### Directions for this task
Reproduce every line of the data, exactly and without its pictures.

### Data in this exercise
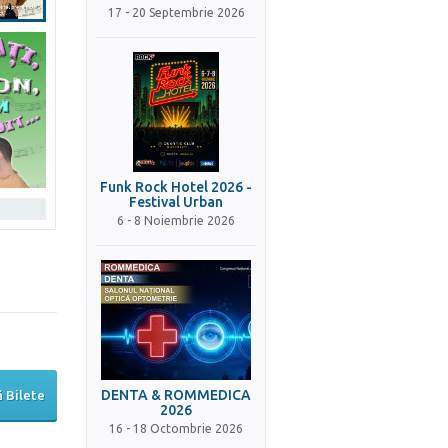
17 - 20 Septembrie 2026
Funk Rock Hotel 2026 -
Festival Urban
6 - 8 Noiembrie 2026
DENTA & ROMMEDICA
 Bilete
2026
16 - 18 Octombrie 2026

### Solution for this task
17 - 20 Septembrie 2026
Funk Rock Hotel 2026 -
Festival Urban
6 - 8 Noiembrie 2026
DENTA & ROMMEDICA
 Bilete
2026
16 - 18 Octombrie 2026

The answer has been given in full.